Kerugian Warga dan Dampak Lingkungan
Menurut warga, aktivitas penimbunan sungai menyebabkan sejumlah kerugian serius. Aliran air terganggu sehingga mengakibatkan banjir, pasokan air bersih menurun, dan habitat ikan serta ekosistem mangrove rusak. Dampak ini mengancam mata pencaharian petani tambak dan nelayan.
“Penimbunan sungai ini membuat tambak kami tidak lagi berfungsi seperti dulu. Air tak lagi mengalir lancar, dan hasil tambak terus menurun,” ujar Salim (45), seorang petani tambak di Kronjo. “Kami hanya meminta hak kami dikembalikan, jangan sampai pembangunan mematikan hidup kami,” tambahnya.
Minimnya Respons Aparat
Selain kerugian lingkungan dan ekonomi, warga juga menyayangkan minimnya tindakan aparat terkait. Pihak desa, kecamatan, hingga pemerintah daerah dianggap abai terhadap masalah ini. Bahkan, warga yang melaporkan dugaan pelanggaran hukum justru mengaku mendapat intimidasi.
“Ketika kami mengadukan masalah ini, malah kami yang ditekan. Beberapa warga bahkan diproses hukum, sementara pengembang seolah kebal hukum,” ungkap Juju Purwantoro, anggota Tim Advokasi Penggugat kasus PIK-2.

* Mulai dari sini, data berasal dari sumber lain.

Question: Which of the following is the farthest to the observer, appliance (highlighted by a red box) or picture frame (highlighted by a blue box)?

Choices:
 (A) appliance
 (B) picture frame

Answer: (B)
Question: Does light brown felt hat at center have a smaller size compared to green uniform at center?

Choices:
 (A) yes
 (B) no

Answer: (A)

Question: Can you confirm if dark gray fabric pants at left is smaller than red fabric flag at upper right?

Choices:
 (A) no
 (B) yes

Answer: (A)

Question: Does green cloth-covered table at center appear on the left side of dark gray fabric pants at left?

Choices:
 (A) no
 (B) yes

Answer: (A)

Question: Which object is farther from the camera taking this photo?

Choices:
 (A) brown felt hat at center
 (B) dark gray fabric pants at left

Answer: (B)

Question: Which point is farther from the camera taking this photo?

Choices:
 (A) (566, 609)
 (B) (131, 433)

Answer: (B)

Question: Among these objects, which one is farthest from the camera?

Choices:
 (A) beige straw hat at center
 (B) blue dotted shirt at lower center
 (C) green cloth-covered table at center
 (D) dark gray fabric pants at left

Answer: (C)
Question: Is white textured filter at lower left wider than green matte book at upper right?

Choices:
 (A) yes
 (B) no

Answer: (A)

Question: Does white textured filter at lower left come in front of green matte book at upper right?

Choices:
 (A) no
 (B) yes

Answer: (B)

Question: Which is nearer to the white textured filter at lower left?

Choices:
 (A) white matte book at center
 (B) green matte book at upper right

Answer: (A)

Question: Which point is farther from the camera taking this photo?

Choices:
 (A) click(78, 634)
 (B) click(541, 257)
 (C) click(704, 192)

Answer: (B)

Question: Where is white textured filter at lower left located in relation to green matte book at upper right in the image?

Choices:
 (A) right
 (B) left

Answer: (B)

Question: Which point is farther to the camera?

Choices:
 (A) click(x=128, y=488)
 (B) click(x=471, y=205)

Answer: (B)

Juju juga menegaskan bahwa pengurukan sungai dan penyerobotan lahan yang dilakukan pengembang bertentangan dengan Undang-Undang Nomor 32 Tahun 2009 tentang Perlindungan dan Pengelolaan Lingkungan Hidup, serta Undang-Undang Nomor 17 Tahun 2019 tentang Sumber Daya Air.
Dugaan Pelanggaran Hukum
Aktivitas penimbunan sungai disebut melanggar sejumlah aturan, antara lain:
- UU No. 32 Tahun 2009: Larangan perusakan lingkungan hidup.

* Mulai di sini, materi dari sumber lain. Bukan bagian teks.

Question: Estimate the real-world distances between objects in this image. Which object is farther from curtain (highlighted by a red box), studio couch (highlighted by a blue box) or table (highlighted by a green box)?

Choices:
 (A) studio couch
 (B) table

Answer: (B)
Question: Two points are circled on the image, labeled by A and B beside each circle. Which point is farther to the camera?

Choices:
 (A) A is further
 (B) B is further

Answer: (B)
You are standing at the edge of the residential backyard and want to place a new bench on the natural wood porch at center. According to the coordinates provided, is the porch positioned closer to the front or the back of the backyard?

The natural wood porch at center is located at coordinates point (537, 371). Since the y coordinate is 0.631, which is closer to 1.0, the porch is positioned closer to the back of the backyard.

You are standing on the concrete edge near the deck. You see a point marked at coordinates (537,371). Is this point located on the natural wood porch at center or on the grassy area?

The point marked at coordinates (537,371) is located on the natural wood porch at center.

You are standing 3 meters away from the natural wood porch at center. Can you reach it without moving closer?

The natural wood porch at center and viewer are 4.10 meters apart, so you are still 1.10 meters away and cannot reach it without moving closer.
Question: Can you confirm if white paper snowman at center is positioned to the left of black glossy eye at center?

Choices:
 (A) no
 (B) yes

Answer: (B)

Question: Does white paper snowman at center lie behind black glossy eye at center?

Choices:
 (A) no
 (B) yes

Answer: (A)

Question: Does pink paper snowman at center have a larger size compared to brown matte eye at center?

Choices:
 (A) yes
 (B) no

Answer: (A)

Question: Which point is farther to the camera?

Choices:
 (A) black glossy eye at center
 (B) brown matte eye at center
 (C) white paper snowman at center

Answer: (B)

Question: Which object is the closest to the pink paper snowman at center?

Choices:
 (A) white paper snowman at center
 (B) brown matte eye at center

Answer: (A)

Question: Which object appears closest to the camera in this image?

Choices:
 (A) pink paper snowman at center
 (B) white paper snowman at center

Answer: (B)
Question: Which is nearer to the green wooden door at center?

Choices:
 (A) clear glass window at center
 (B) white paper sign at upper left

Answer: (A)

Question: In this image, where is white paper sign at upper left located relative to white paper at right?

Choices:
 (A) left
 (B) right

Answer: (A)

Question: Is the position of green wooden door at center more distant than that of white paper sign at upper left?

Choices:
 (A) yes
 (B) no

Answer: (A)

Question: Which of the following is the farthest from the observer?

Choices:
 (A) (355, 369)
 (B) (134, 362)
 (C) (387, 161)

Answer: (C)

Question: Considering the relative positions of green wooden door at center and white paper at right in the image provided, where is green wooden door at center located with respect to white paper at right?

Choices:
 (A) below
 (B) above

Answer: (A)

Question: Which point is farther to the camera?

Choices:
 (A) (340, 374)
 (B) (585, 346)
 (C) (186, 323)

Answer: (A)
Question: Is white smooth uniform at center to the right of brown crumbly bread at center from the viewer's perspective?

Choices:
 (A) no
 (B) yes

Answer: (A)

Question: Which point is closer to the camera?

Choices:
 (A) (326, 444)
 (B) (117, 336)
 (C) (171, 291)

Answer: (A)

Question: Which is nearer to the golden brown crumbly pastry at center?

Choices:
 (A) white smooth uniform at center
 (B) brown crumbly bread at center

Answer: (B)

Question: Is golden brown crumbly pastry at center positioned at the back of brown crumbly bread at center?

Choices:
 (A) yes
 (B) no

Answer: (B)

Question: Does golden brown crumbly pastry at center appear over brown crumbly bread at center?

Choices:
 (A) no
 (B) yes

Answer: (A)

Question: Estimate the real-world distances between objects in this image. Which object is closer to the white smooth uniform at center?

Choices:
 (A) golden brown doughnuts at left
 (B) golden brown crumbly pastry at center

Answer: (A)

- UU No. 17 Tahun 2019: Larangan penguasaan sumber daya air oleh perseorangan atau badan usaha.
- PP No. 38 Tahun 2011: Larangan membangun di sempadan sungai dalam radius 0-20 meter.
- PP No. 35 Tahun 1991: Larangan menimbun sungai dan bantaran sungai.

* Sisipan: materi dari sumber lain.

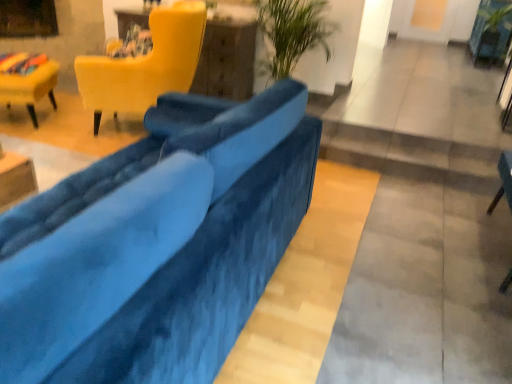 Question: From the image's perspective, is velvet yellow chair at upper left, which is the 2th chair in left-to-right order, above or below velvet yellow chair at left, arranged as the 1th chair when viewed from the left?

Choices:
 (A) above
 (B) below

Answer: (A)

Question: From a real-world perspective, is velvet yellow chair at upper left, which is the second chair from right to left, above or below velvet yellow chair at left, arranged as the third chair when viewed from the right?

Choices:
 (A) above
 (B) below

Answer: (A)

Question: Which is nearer to the matte yellow chair at upper left?

Choices:
 (A) velvet yellow chair at upper left, which is the 2th chair in left-to-right order
 (B) velvet blue couch at center
 (C) green leafy plant at upper right
 (D) velvet blue chair at lower right, acting as the third chair starting from the left
 (E) velvet yellow chair at left, arranged as the 1th chair when viewed from the left

Answer: (A)

Question: Estimate the real-world distances between objects in this image. Which object is farther from the velvet yellow chair at left, arranged as the third chair when viewed from the right?

Choices:
 (A) velvet blue couch at center
 (B) matte yellow chair at upper left
 (C) velvet blue chair at lower right, acting as the first chair starting from the right
 (D) velvet yellow chair at upper left, which is the 2th chair in left-to-right order
 (E) green leafy plant at upper right

Answer: (E) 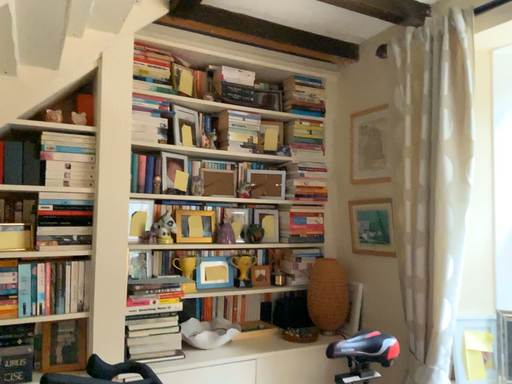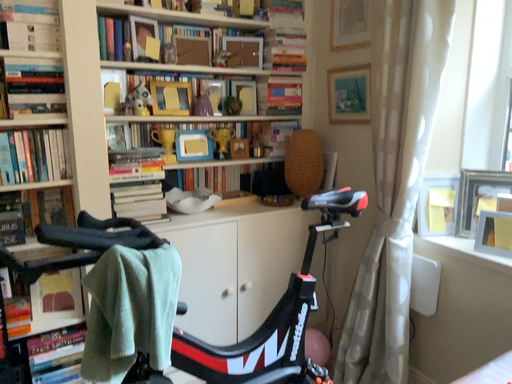 Question: Which way did the camera rotate in the video?

Choices:
 (A) rotated downward
 (B) rotated upward

Answer: (A) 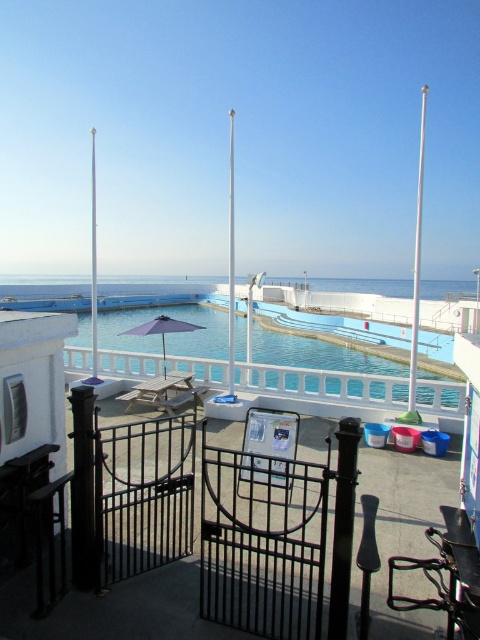 You are standing at the entrance of the pool area and want to take a photo that includes both the point at coordinates point (x=296, y=371) and the point at coordinates point (x=228, y=332). Which point will appear larger in your photo?

Point (x=296, y=371) is closer to the camera than point (x=228, y=332), so it will appear larger in the photo. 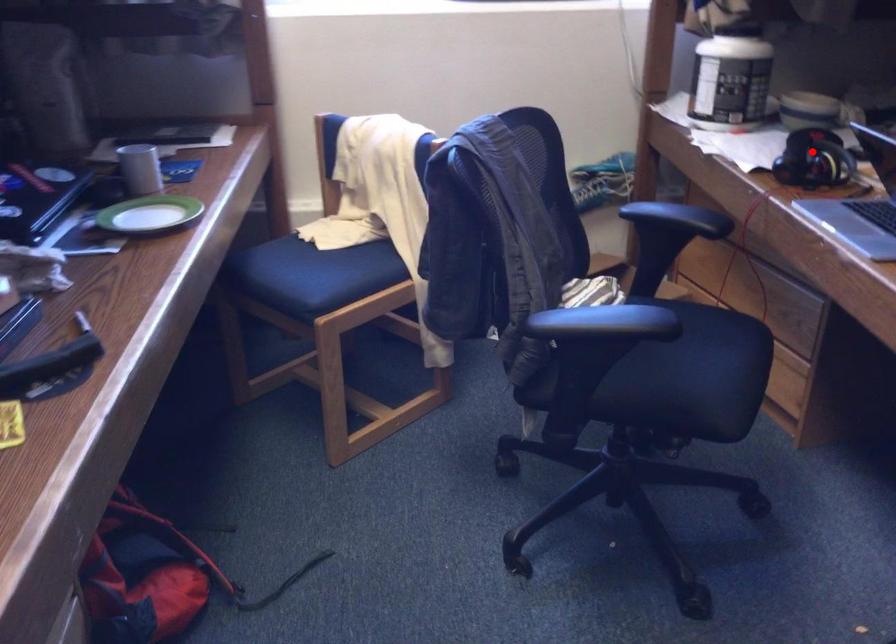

“Semua aturan ini jelas melarang tindakan seperti ini. Sungai adalah aset negara, bukan milik pengembang. Pemerintah harus segera bertindak tegas agar hal serupa tidak terulang,” kata Juju.
Tuntutan Warga
Masyarakat terdampak mendesak pemerintah dan aparat penegak hukum untuk mengambil langkah konkret. Mereka meminta pengembang dihukum atas dugaan pelanggaran lingkungan dan hak warga, serta memulihkan kondisi lingkungan yang sudah rusak.
“Kami hanya ingin keadilan. Pengembang harus bertanggung jawab, dan aparat jangan hanya diam. Kalau sungai ini rusak, kami mau makan apa?” tegas Salim.
Respons Pemerintah Ditunggu
Sementara itu, pemerintah daerah dan instansi terkait, seperti Kementerian Kelautan dan Perikanan (KKP) serta Badan Pertanahan Nasional (BPN), belum memberikan tanggapan resmi atas desakan warga.
Pengamat lingkungan dari Universitas Indonesia, Dr. Heru Wibowo, menilai kasus ini menunjukkan lemahnya pengawasan terhadap proyek pembangunan. “Jika pemerintah tidak segera bertindak, kasus ini akan menjadi preseden buruk dalam pengelolaan sumber daya alam di Indonesia. Penegakan hukum harus dilakukan, baik terhadap pengembang maupun aparat yang terlibat,” ujarnya.
Warga berharap kasus ini menjadi perhatian serius pemerintah pusat, mengingat dampaknya yang meluas terhadap lingkungan dan kehidupan masyarakat lokal. “Kami tidak akan berhenti sampai keadilan ditegakkan,” pungkas Juju.